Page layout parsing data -
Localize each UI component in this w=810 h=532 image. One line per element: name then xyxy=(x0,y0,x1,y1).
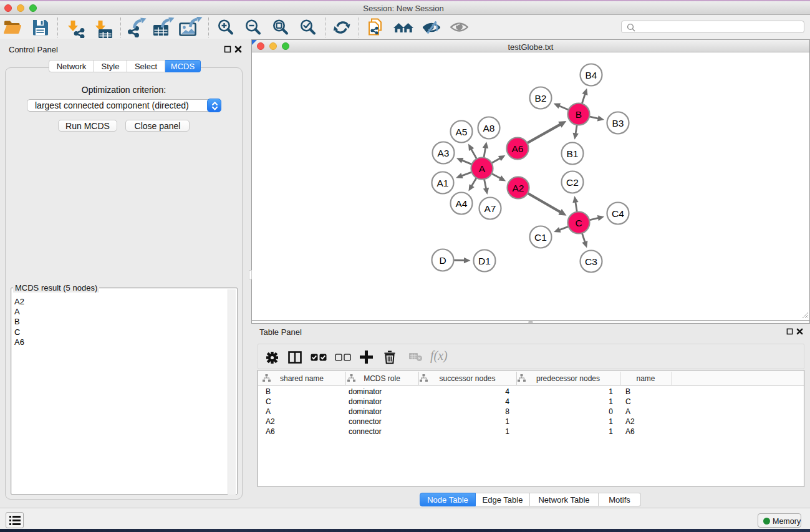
svg-text:D1: D1 xyxy=(478,256,491,266)
svg-text:C2: C2 xyxy=(566,177,579,188)
svg-text:B: B xyxy=(576,109,582,120)
svg-text:B2: B2 xyxy=(535,93,547,104)
svg-text:B4: B4 xyxy=(586,70,597,80)
svg-text:A8: A8 xyxy=(483,123,495,133)
svg-text:B3: B3 xyxy=(612,118,624,128)
svg-text:C4: C4 xyxy=(612,208,624,219)
svg-text:A5: A5 xyxy=(456,127,468,137)
svg-text:A3: A3 xyxy=(438,148,450,158)
svg-text:A2: A2 xyxy=(513,183,524,193)
svg-text:A6: A6 xyxy=(512,143,524,154)
svg-text:B1: B1 xyxy=(567,148,579,159)
svg-text:A4: A4 xyxy=(456,198,468,209)
svg-text:f(x): f(x) xyxy=(430,349,448,363)
svg-text:A1: A1 xyxy=(437,178,449,188)
svg-text:A7: A7 xyxy=(485,203,496,214)
svg-text:C1: C1 xyxy=(534,232,547,243)
svg-text:D: D xyxy=(439,255,446,266)
svg-text:C3: C3 xyxy=(585,256,597,267)
svg-text:A: A xyxy=(479,163,486,174)
svg-text:C: C xyxy=(575,218,582,228)
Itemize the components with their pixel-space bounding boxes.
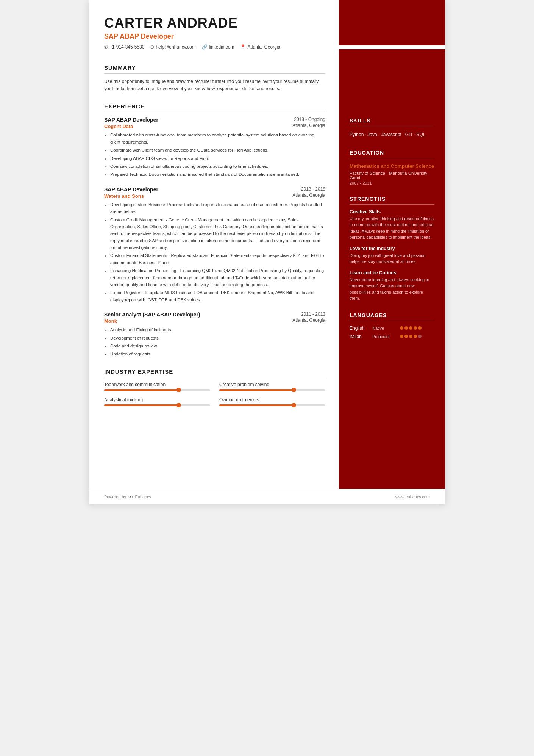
expertise-bar-fill-3: [104, 404, 181, 406]
email-icon: ⊙: [150, 44, 154, 50]
expertise-item-4: Owning up to errors: [219, 397, 325, 406]
expertise-label-4: Owning up to errors: [219, 397, 325, 402]
job-2-date: 2013 - 2018: [301, 186, 325, 192]
experience-section: EXPERIENCE SAP ABAP Developer 2018 - Ong…: [104, 103, 325, 357]
dot: [418, 335, 422, 338]
resume-page: CARTER ANDRADE SAP ABAP Developer ✆ +1-9…: [89, 0, 445, 504]
footer-brand: Enhancv: [135, 495, 151, 499]
job-1-sub: Cogent Data Atlanta, Georgia: [104, 123, 325, 129]
lang-item-italian: Italian Proficient: [350, 334, 434, 339]
phone-number: +1-914-345-5530: [109, 44, 144, 50]
left-column: SUMMARY Use this opportunity to intrigue…: [89, 49, 339, 504]
expertise-dot-1: [176, 388, 181, 392]
enhancv-logo-icon: ∞: [128, 493, 133, 500]
powered-by-text: Powered by: [104, 495, 126, 499]
job-2-bullets: Developing custom Business Process tools…: [104, 201, 325, 303]
lang-item-english: English Native: [350, 326, 434, 331]
job-3-location: Atlanta, Georgia: [292, 318, 325, 323]
header-section: CARTER ANDRADE SAP ABAP Developer ✆ +1-9…: [89, 0, 339, 59]
expertise-item-2: Creative problem solving: [219, 382, 325, 391]
strength-name-1: Creative Skills: [350, 209, 434, 214]
summary-section: SUMMARY Use this opportunity to intrigue…: [104, 64, 325, 92]
job-3: Senior Analyst (SAP ABAP Developer) 2011…: [104, 311, 325, 358]
edu-school-1: Faculty of Science - Menoufia University…: [350, 171, 434, 180]
strengths-title: STRENGTHS: [350, 196, 434, 205]
skills-section: SKILLS Python · Java · Javascript · GIT …: [350, 117, 434, 139]
lang-dots-english: [400, 326, 422, 330]
edu-degree-1: Mathematics and Computer Science: [350, 163, 434, 170]
bullet-item: Prepared Technical Documentation and Ens…: [110, 171, 325, 178]
dot: [414, 326, 417, 330]
summary-text: Use this opportunity to intrigue and dra…: [104, 78, 325, 92]
dot: [404, 335, 408, 338]
bullet-item: Custom Financial Statements - Replicated…: [110, 252, 325, 266]
candidate-title: SAP ABAP Developer: [104, 33, 324, 41]
expertise-dot-3: [176, 403, 181, 407]
strength-item-3: Learn and be Curious Never done learning…: [350, 270, 434, 302]
email-item: ⊙ help@enhancv.com: [150, 44, 195, 50]
expertise-label-3: Analystical thinking: [104, 397, 210, 402]
strength-name-3: Learn and be Curious: [350, 270, 434, 275]
bullet-item: Development of requests: [110, 335, 325, 341]
expertise-bar-bg-1: [104, 389, 210, 391]
job-3-title: Senior Analyst (SAP ABAP Developer): [104, 311, 200, 318]
expertise-title: INDUSTRY EXPERTISE: [104, 368, 325, 377]
lang-name-english: English: [350, 326, 369, 331]
job-3-company: Monk: [104, 318, 117, 324]
job-2-location: Atlanta, Georgia: [292, 193, 325, 198]
strength-desc-3: Never done learning and always seeking t…: [350, 277, 434, 302]
strength-desc-1: Use my creative thinking and resourceful…: [350, 216, 434, 241]
education-title: EDUCATION: [350, 150, 434, 158]
expertise-bar-fill-1: [104, 389, 181, 391]
bullet-item: Developing ABAP CDS views for Reports an…: [110, 155, 325, 162]
expertise-grid: Teamwork and communication Creative prob…: [104, 382, 325, 406]
job-1-title: SAP ABAP Developer: [104, 117, 158, 123]
job-2-company: Waters and Sons: [104, 193, 144, 199]
job-2-sub: Waters and Sons Atlanta, Georgia: [104, 193, 325, 199]
footer-website: www.enhancv.com: [395, 495, 430, 499]
strength-item-2: Love for the Industry Doing my job with …: [350, 246, 434, 265]
skills-list: Python · Java · Javascript · GIT · SQL: [350, 131, 434, 139]
footer-logo: Powered by ∞ Enhancv: [104, 493, 151, 500]
job-1: SAP ABAP Developer 2018 - Ongoing Cogent…: [104, 117, 325, 178]
job-2-title: SAP ABAP Developer: [104, 186, 158, 193]
dot: [404, 326, 408, 330]
bullet-item: Coordinate with Client team and develop …: [110, 147, 325, 153]
job-3-sub: Monk Atlanta, Georgia: [104, 318, 325, 324]
strengths-section: STRENGTHS Creative Skills Use my creativ…: [350, 196, 434, 302]
expertise-item-1: Teamwork and communication: [104, 382, 210, 391]
expertise-item-3: Analystical thinking: [104, 397, 210, 406]
expertise-bar-fill-4: [219, 404, 296, 406]
bullet-item: Collaborated with cross-functional team …: [110, 131, 325, 146]
footer: Powered by ∞ Enhancv www.enhancv.com: [89, 489, 445, 504]
bullet-item: Export Register - To update MEIS License…: [110, 289, 325, 303]
job-3-header: Senior Analyst (SAP ABAP Developer) 2011…: [104, 311, 325, 318]
candidate-name: CARTER ANDRADE: [104, 15, 324, 31]
expertise-label-1: Teamwork and communication: [104, 382, 210, 387]
bullet-item: Analysis and Fixing of incidents: [110, 326, 325, 333]
summary-title: SUMMARY: [104, 64, 325, 74]
red-accent-bar: [339, 0, 445, 45]
job-2-header: SAP ABAP Developer 2013 - 2018: [104, 186, 325, 193]
location-icon: 📍: [240, 44, 246, 50]
job-1-company: Cogent Data: [104, 124, 133, 129]
main-content: SUMMARY Use this opportunity to intrigue…: [89, 49, 445, 504]
job-3-date: 2011 - 2013: [301, 311, 325, 317]
expertise-label-2: Creative problem solving: [219, 382, 325, 387]
lang-level-italian: Proficient: [372, 334, 397, 339]
job-1-date: 2018 - Ongoing: [294, 117, 325, 122]
industry-expertise-section: INDUSTRY EXPERTISE Teamwork and communic…: [104, 368, 325, 406]
dot: [400, 326, 403, 330]
strength-name-2: Love for the Industry: [350, 246, 434, 251]
right-column: SKILLS Python · Java · Javascript · GIT …: [339, 49, 445, 504]
bullet-item: Updation of requests: [110, 351, 325, 357]
languages-title: LANGUAGES: [350, 312, 434, 321]
skills-title: SKILLS: [350, 117, 434, 126]
dot: [414, 335, 417, 338]
phone-item: ✆ +1-914-345-5530: [104, 44, 144, 50]
expertise-bar-fill-2: [219, 389, 296, 391]
expertise-bar-bg-4: [219, 404, 325, 406]
location-item: 📍 Atlanta, Georgia: [240, 44, 280, 50]
bullet-item: Developing custom Business Process tools…: [110, 201, 325, 215]
bullet-item: Oversaw completion of simultaneous codin…: [110, 163, 325, 170]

Assignment - Identify the lines of the data that contain the word "ANDRADE". Copy each of them.

Problem solution -
resume-page: CARTER ANDRADE SAP ABAP Developer ✆ +1-9…: [89, 0, 445, 504]
header-section: CARTER ANDRADE SAP ABAP Developer ✆ +1-9…: [89, 0, 339, 59]
candidate-name: CARTER ANDRADE: [104, 15, 324, 31]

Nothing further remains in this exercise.